··· Provided records ···

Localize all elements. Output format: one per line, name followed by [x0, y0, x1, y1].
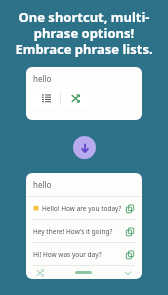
button[interactable]: Collapse [121, 266, 135, 279]
button[interactable]: Phrase list [32, 89, 60, 108]
button[interactable]: Shuffle [33, 266, 47, 279]
button[interactable]: Shuffle [61, 89, 90, 108]
button[interactable]: Hey there! How's it going? [26, 220, 142, 242]
button[interactable]: Hello! How are you today? [26, 197, 142, 219]
staticText: Hi! How was your day? [33, 250, 123, 259]
button[interactable]: Expand [73, 136, 96, 159]
staticText: Hey there! How's it going? [33, 227, 123, 236]
button[interactable]: Hi! How was your day? [26, 243, 142, 265]
staticText: hello [33, 73, 52, 84]
staticText: One shortcut, multi-phrase options! Embr… [12, 8, 156, 57]
staticText: Hello! How are you today? [42, 204, 123, 213]
button[interactable]: Copy [123, 225, 136, 238]
button[interactable]: Copy [123, 248, 136, 261]
button[interactable]: Copy [123, 202, 136, 215]
staticText: hello [33, 179, 52, 190]
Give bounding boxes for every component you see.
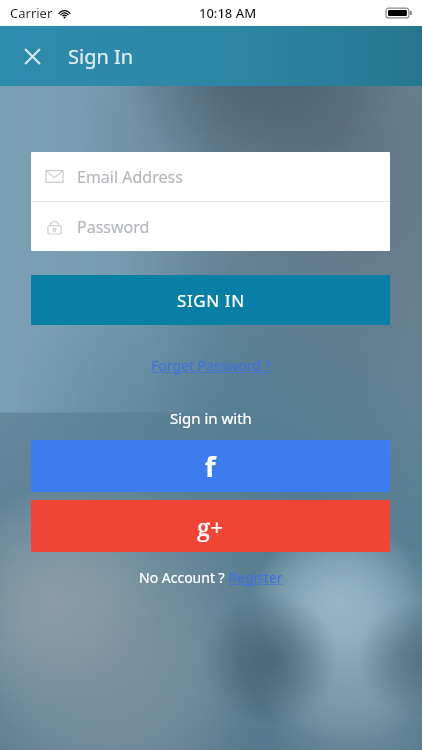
- staticText: SIGN IN: [177, 289, 245, 312]
- button[interactable]: Password: [31, 202, 390, 251]
- staticText: Sign in with: [170, 408, 252, 428]
- staticText: 10:18 AM: [199, 4, 257, 22]
- staticText: No Account ? Register: [139, 568, 283, 587]
- button[interactable]: Sign in with Google Plus: [31, 500, 390, 552]
- button[interactable]: Email Address: [31, 152, 390, 201]
- button[interactable]: No Account ? Register: [139, 568, 283, 587]
- staticText: Carrier: [10, 4, 53, 22]
- staticText: f: [205, 448, 216, 485]
- staticText: Sign In: [68, 43, 134, 70]
- staticText: Forget Password ?: [151, 356, 271, 375]
- staticText: g+: [197, 510, 224, 543]
- staticText: Email Address: [77, 166, 183, 188]
- button[interactable]: SIGN IN: [31, 275, 390, 325]
- button[interactable]: Close: [12, 36, 52, 76]
- button[interactable]: Sign in with Facebook: [31, 440, 390, 492]
- button[interactable]: Forget Password ?: [145, 353, 277, 378]
- staticText: Password: [77, 216, 150, 238]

···

#### Instructions to follow
What lines above contain the string "Account"? Copy all of them.

#### Task response
- staticText: No Account ? Register: [139, 568, 283, 587]
- button[interactable]: No Account ? Register: [139, 568, 283, 587]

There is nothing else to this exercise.